What a 1952 Japanese film will tell you about Japan’s 2011 nuclear disaster

Akira Kurosawa's Ikiru I love Kursoawa films. And Netflix on the Roku box makes it easy to dive deeply in this master’s work. Among his less well-known films (and one of the few to be set in modern times) is Ikiru (“to live”) which I watched for the first time this weekend. IMDB has a good synopsis of the movie and plot here.

What I can’t get out of my head days after watching the film isn’t the somewhat maudlin triumph of Watanabe-san over his mortality. Rather, it’s how the film illuminates Japanese mores and a culture that — some 60 years later —  still reflexively sweeps issues under the rug and suppresses any individuality at all.

In the film, Watanabe-san is the ultimate bureaucrat, dispensing with the real concerns of people without looking up from his desk. His doctors lie to him about his cancer, despite his pleas for honesty. And, in the most astonishing scene of all — which consists of the last 30 minutes of the film — nobody speaks the truth at Watanabe-san’s wake until the big shots have left and they are all stinkin’ blind drunk on sake. Meanwhile, the family sits by stoically as increasingly drunken theory after theory finally gives way to the truth. In a collective stupor, everyone agrees to remember their epiphany tomorrow, only to immediately punish the one who holds on to that commitment.

If you want to know how it is possible that TEPCO wasn’t ready for the disaster at Fukushima Daiichi, why the government at first didn’t tell more people to evacuate, why just today, finally, the government raised the level of the disaster to the maximum, why we will discover over time that much more radiation has been released than predicted, just watch this beautifully acted, stunningly photographed film.

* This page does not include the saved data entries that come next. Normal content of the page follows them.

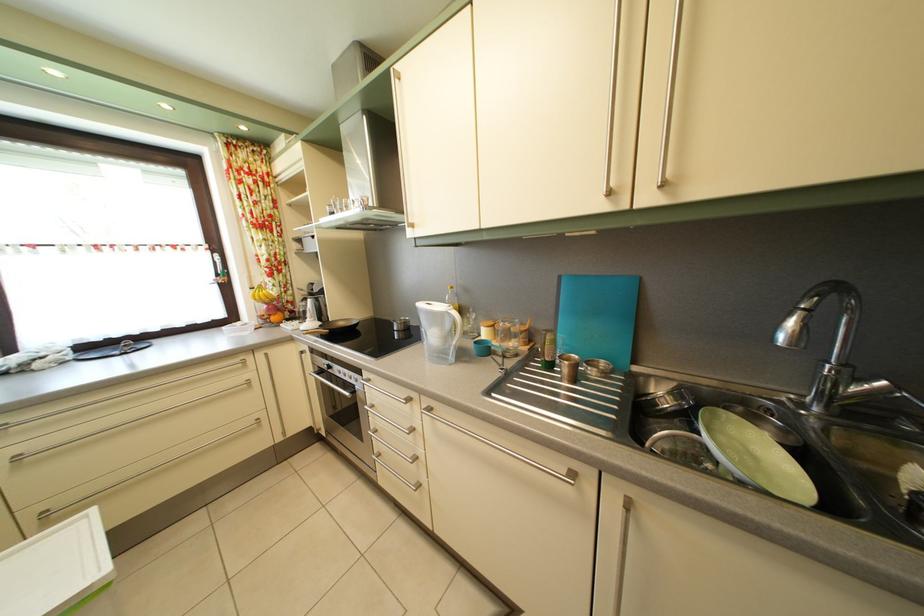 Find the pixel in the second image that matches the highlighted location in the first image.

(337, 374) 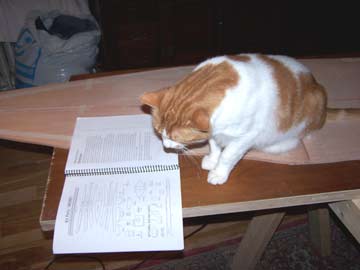 Identify the location of table. The image size is (360, 270). (216, 195). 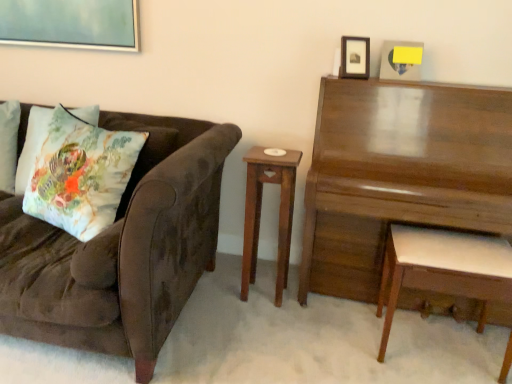 What do you see at coordinates (121, 249) in the screenshot? The width and height of the screenshot is (512, 384). I see `velvet brown couch at left` at bounding box center [121, 249].

Image resolution: width=512 pixels, height=384 pixels. What do you see at coordinates (32, 145) in the screenshot? I see `floral fabric pillow at left` at bounding box center [32, 145].

Describe the element at coordinates (399, 174) in the screenshot. I see `glossy wood piano at upper right` at that location.

In order to face glossy wood piano at upper right, should I rotate leftwards or rightwards?

To face it directly, rotate right by 21.991 degrees.

Describe the element at coordinates (401, 60) in the screenshot. I see `wooden picture frame at upper right, acting as the 1th picture frame starting from the right` at that location.

The image size is (512, 384). I want to click on floral cotton cushion at left, so click(80, 174).

Is floral cotton cushion at left closer to the viewer compared to wooden nightstand at center?

Yes, it is.

Locate an element on the screen. This screenshot has height=384, width=512. nightstand below the floral cotton cushion at left (from the image's perspective) is located at coordinates (260, 213).

Consider the image. Is floral cotton cushion at left shorter than wooden nightstand at center?

Yes.

From the image's perspective, between floral cotton cushion at left and wooden nightstand at center, which one is located above?

From the image's view, floral cotton cushion at left is above.

Can you confirm if wooden picture frame at upper right, acting as the 1th picture frame starting from the right, is taller than glossy wood piano at upper right?

Incorrect, the height of wooden picture frame at upper right, acting as the 1th picture frame starting from the right, is not larger of that of glossy wood piano at upper right.

Is glossy wood piano at upper right completely or partially inside wooden picture frame at upper right, acting as the 1th picture frame starting from the right?

No, wooden picture frame at upper right, acting as the 1th picture frame starting from the right, does not contain glossy wood piano at upper right.

Is wooden picture frame at upper right, acting as the 1th picture frame starting from the right, facing towards glossy wood piano at upper right?

No, wooden picture frame at upper right, acting as the 1th picture frame starting from the right, is not turned towards glossy wood piano at upper right.

At what (x,y) coordinates should I click in order to perform the action: click on picture frame that is the 1st one when counting backward from the glossy wood piano at upper right. Please return your answer as a coordinate pair (x, y). Looking at the image, I should click on (355, 57).

Which object is positioned more to the left, glossy wood piano at upper right or wooden picture frame at upper right, marked as the first picture frame in a left-to-right arrangement?

wooden picture frame at upper right, marked as the first picture frame in a left-to-right arrangement.

Is glossy wood piano at upper right in contact with wooden picture frame at upper right, marked as the first picture frame in a left-to-right arrangement?

No, glossy wood piano at upper right is not making contact with wooden picture frame at upper right, marked as the first picture frame in a left-to-right arrangement.

Who is shorter, glossy wood piano at upper right or wooden picture frame at upper right, marked as the first picture frame in a left-to-right arrangement?

Standing shorter between the two is wooden picture frame at upper right, marked as the first picture frame in a left-to-right arrangement.

Considering the positions of point (335, 191) and point (104, 126), is point (335, 191) closer or farther from the camera than point (104, 126)?

Point (335, 191) is positioned closer to the camera compared to point (104, 126).

Where is `table behind the velvet brown couch at left`? Image resolution: width=512 pixels, height=384 pixels. table behind the velvet brown couch at left is located at coordinates [399, 174].

Are glossy wood piano at upper right and velvet brown couch at left far apart?

That's not correct — glossy wood piano at upper right is a little close to velvet brown couch at left.

Which of these two, glossy wood piano at upper right or velvet brown couch at left, is wider?

velvet brown couch at left.

Based on the photo, between wooden picture frame at upper right, acting as the 1th picture frame starting from the right, and wooden picture frame at upper right, marked as the 2th picture frame in a right-to-left arrangement, which one is positioned behind?

wooden picture frame at upper right, acting as the 1th picture frame starting from the right, is further from the camera.

Can you confirm if wooden picture frame at upper right, the 2th picture frame from the left, is wider than wooden picture frame at upper right, marked as the first picture frame in a left-to-right arrangement?

No.

From the image's perspective, is wooden picture frame at upper right, the 2th picture frame from the left, under wooden picture frame at upper right, marked as the 2th picture frame in a right-to-left arrangement?

Indeed, from the image's perspective, wooden picture frame at upper right, the 2th picture frame from the left, is shown beneath wooden picture frame at upper right, marked as the 2th picture frame in a right-to-left arrangement.

Does velvet brown couch at left have a lesser height compared to wooden picture frame at upper right, acting as the 1th picture frame starting from the right?

No.

Would you say velvet brown couch at left is to the left or to the right of wooden picture frame at upper right, acting as the 1th picture frame starting from the right, in the picture?

In the image, velvet brown couch at left appears on the left side of wooden picture frame at upper right, acting as the 1th picture frame starting from the right.

Can you confirm if velvet brown couch at left is bigger than wooden picture frame at upper right, the 2th picture frame from the left?

Indeed, velvet brown couch at left has a larger size compared to wooden picture frame at upper right, the 2th picture frame from the left.

Which of these two, floral cotton cushion at left or white wood stool at right, is smaller?

Smaller between the two is floral cotton cushion at left.

Considering the points (56, 149) and (424, 244), which point is in front, point (56, 149) or point (424, 244)?

The point (424, 244) is closer.

Is white wood stool at right located within floral cotton cushion at left?

No, white wood stool at right is not surrounded by floral cotton cushion at left.

Does floral cotton cushion at left lie in front of white wood stool at right?

No, it is behind white wood stool at right.

Find the location of `throw pillow that is above the wooden nightstand at center (from the image's perspective)`. throw pillow that is above the wooden nightstand at center (from the image's perspective) is located at coordinates (80, 174).

This screenshot has height=384, width=512. Identify the location of table in front of the wooden picture frame at upper right, acting as the 1th picture frame starting from the right. (399, 174).

Estimate the real-world distances between objects in this image. Which object is further from wooden nightstand at center, velvet brown couch at left or wooden picture frame at upper right, marked as the 2th picture frame in a right-to-left arrangement?

Based on the image, wooden picture frame at upper right, marked as the 2th picture frame in a right-to-left arrangement, appears to be further to wooden nightstand at center.

Looking at the image, which one is located further to floral fabric pillow at left, wooden picture frame at upper right, acting as the 1th picture frame starting from the right, or wooden nightstand at center?

wooden picture frame at upper right, acting as the 1th picture frame starting from the right.

From the image, which object appears to be farther from glossy wood piano at upper right, wooden picture frame at upper right, acting as the 1th picture frame starting from the right, or wooden picture frame at upper right, marked as the first picture frame in a left-to-right arrangement?

wooden picture frame at upper right, acting as the 1th picture frame starting from the right, is further to glossy wood piano at upper right.

When comparing their distances from wooden nightstand at center, does wooden picture frame at upper right, marked as the 2th picture frame in a right-to-left arrangement, or velvet brown couch at left seem closer?

Based on the image, velvet brown couch at left appears to be nearer to wooden nightstand at center.

When comparing their distances from white wood stool at right, does floral cotton cushion at left or wooden nightstand at center seem closer?

wooden nightstand at center lies closer to white wood stool at right than the other object.

Based on their spatial positions, is velvet brown couch at left or wooden nightstand at center closer to wooden picture frame at upper right, marked as the first picture frame in a left-to-right arrangement?

The object closer to wooden picture frame at upper right, marked as the first picture frame in a left-to-right arrangement, is wooden nightstand at center.

Based on their spatial positions, is wooden picture frame at upper right, acting as the 1th picture frame starting from the right, or white wood stool at right closer to glossy wood piano at upper right?

Among the two, white wood stool at right is located nearer to glossy wood piano at upper right.

Which object lies further to the anchor point wooden picture frame at upper right, acting as the 1th picture frame starting from the right, wooden picture frame at upper right, marked as the first picture frame in a left-to-right arrangement, or glossy wood piano at upper right?

Among the two, glossy wood piano at upper right is located further to wooden picture frame at upper right, acting as the 1th picture frame starting from the right.

Locate an element on the screen. The height and width of the screenshot is (384, 512). nightstand between floral fabric pillow at left and white wood stool at right is located at coordinates (260, 213).

At what (x,y) coordinates should I click in order to perform the action: click on nightstand between wooden picture frame at upper right, marked as the first picture frame in a left-to-right arrangement, and white wood stool at right from top to bottom. Please return your answer as a coordinate pair (x, y). Image resolution: width=512 pixels, height=384 pixels. Looking at the image, I should click on (260, 213).

In order to click on nightstand between floral cotton cushion at left and wooden picture frame at upper right, acting as the 1th picture frame starting from the right, in the horizontal direction in this screenshot , I will do (260, 213).

You are a GUI agent. You are given a task and a screenshot of the screen. Output one action in this format:
    pyautogui.click(x=<x>, y=<y>)
    Task: Click on the throw pillow between velvet brown couch at left and wooden nightstand at center
    The height and width of the screenshot is (384, 512).
    Given the screenshot: What is the action you would take?
    pyautogui.click(x=80, y=174) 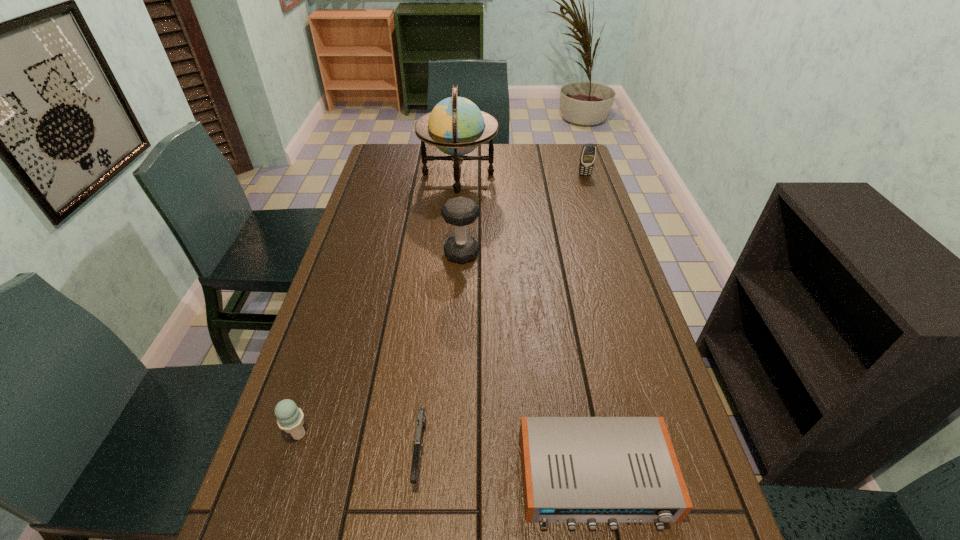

Ikiru doesn’t look modern. The film has no special effects. It’s subtitled. It’s in black and white. But what it does do (in addition to being compelling on its face) is inadvertently and clearly explain the Japanese mindset to outsiders. That mindset is as powerful today as it was in post-war, occupied Japan. And it’s the reason that Japanese society is unable to face the reality of Fukushima Daiichi.

The message from 1952 is as cogent today as it must have been then: a society which systematically suppresses truth and individuality has only itself to blame for its inability to progress.